DeAL TutorialNaive Bayes Classifier

Naive Bayes Classifier

We use the following example to explain the Naive Bayesian Classifier in DeAL for categorical attributes. The program uses the following schema:

database({patterns(Id:integer, Col:integer, Val:string),
	labels(Id:integer, Class:string),
	test_data(Id:integer, Col:integer, Val:string),
	smoothing_parameter(K:float)}).

We feed the training and test data into the Naive Bayesian classifier in a verticalized format, as explained below.

Consider the following training data set from text book, "Machine Learning, Tom M. Mitchell, McGraw Hill, 1997"

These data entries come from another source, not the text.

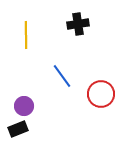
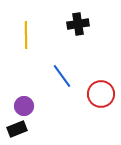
black rectangle: moved 1 px left
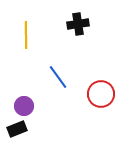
blue line: moved 4 px left, 1 px down
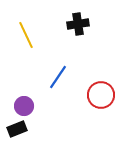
yellow line: rotated 24 degrees counterclockwise
blue line: rotated 70 degrees clockwise
red circle: moved 1 px down
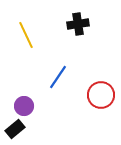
black rectangle: moved 2 px left; rotated 18 degrees counterclockwise
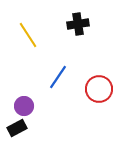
yellow line: moved 2 px right; rotated 8 degrees counterclockwise
red circle: moved 2 px left, 6 px up
black rectangle: moved 2 px right, 1 px up; rotated 12 degrees clockwise
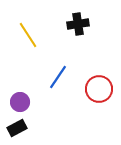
purple circle: moved 4 px left, 4 px up
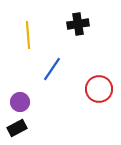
yellow line: rotated 28 degrees clockwise
blue line: moved 6 px left, 8 px up
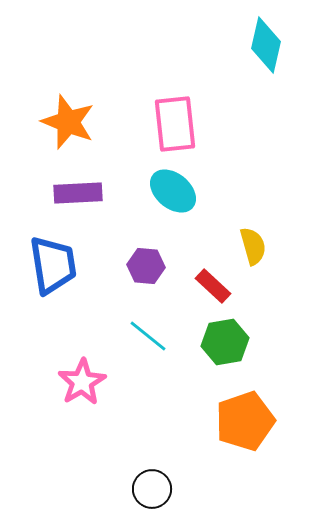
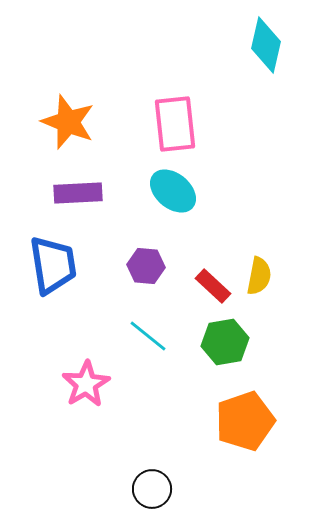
yellow semicircle: moved 6 px right, 30 px down; rotated 27 degrees clockwise
pink star: moved 4 px right, 2 px down
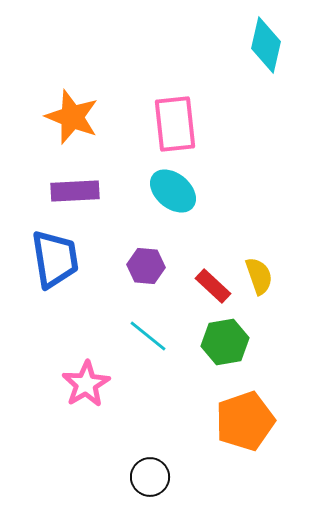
orange star: moved 4 px right, 5 px up
purple rectangle: moved 3 px left, 2 px up
blue trapezoid: moved 2 px right, 6 px up
yellow semicircle: rotated 30 degrees counterclockwise
black circle: moved 2 px left, 12 px up
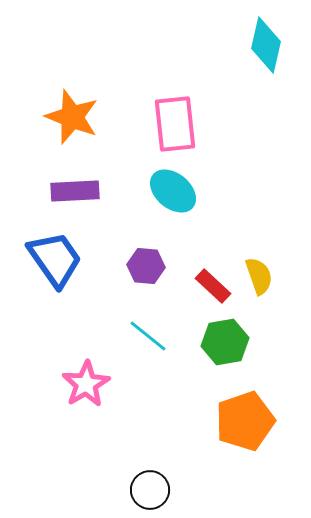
blue trapezoid: rotated 26 degrees counterclockwise
black circle: moved 13 px down
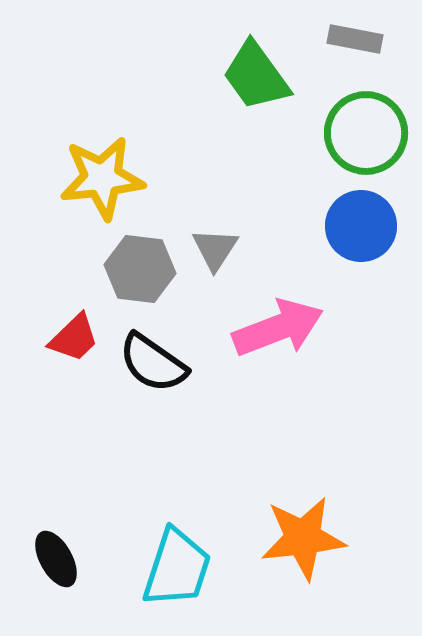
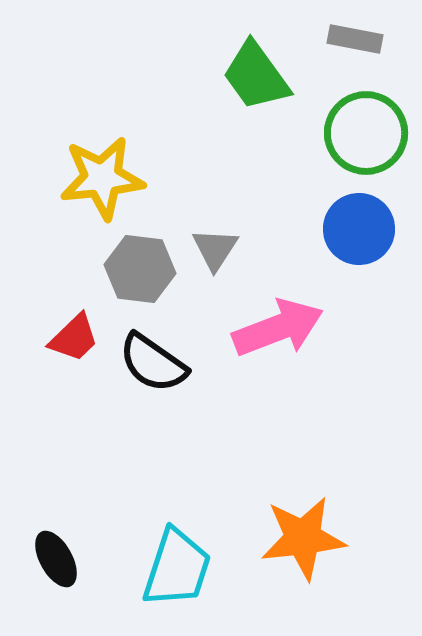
blue circle: moved 2 px left, 3 px down
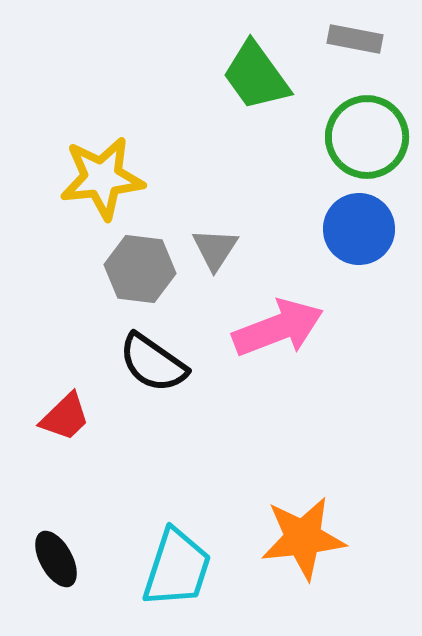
green circle: moved 1 px right, 4 px down
red trapezoid: moved 9 px left, 79 px down
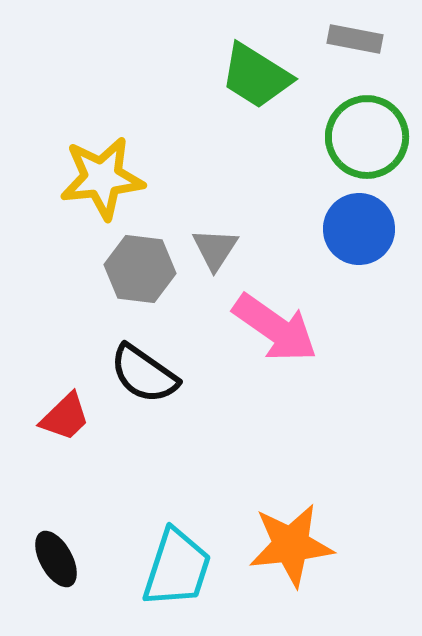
green trapezoid: rotated 22 degrees counterclockwise
pink arrow: moved 3 px left; rotated 56 degrees clockwise
black semicircle: moved 9 px left, 11 px down
orange star: moved 12 px left, 7 px down
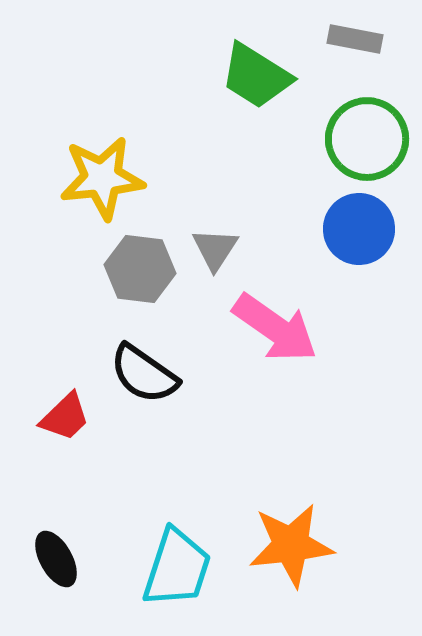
green circle: moved 2 px down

% ID	| Outlook	| Temperature	| Humidity	| Wind	| Play Tennis
% =============================================================================
% 1	| Sunny		| Hot		| High		| Weak	| No	
% 2	| Sunny		| Hot		| High		| Strong| No	
% 3	| Overcast	| Hot		| High		| Weak	| Yes	
% 4	| Rain		| Mild		| High		| Weak	| Yes	
% 5	| Rain		| Cool		| Normal	| Weak	| Yes	
% 6	| Rain		| Cool		| Normal	| Strong| No	
% 7	| Overcast	| Cool		| Normal	| Strong| Yes	
% 8	| Sunny		| Mild		| High		| Weak	| No	
% 9	| Sunny		| Cool		| Normal	| Weak	| Yes	
% 10	| Rain		| Mild		| Normal	| Weak	| Yes	
% 11	| Sunny		| Mild		| Normal	| Strong| Yes	
% 12	| Overcast	| Mild		| High		| Strong| Yes	
% 13	| Overcast	| Hot		| Normal	| Weak	| Yes	
% 14	| Rain		| Mild		| High		| Strong| No	

Values under the column Play Tennis (Yes|No) are the class labels.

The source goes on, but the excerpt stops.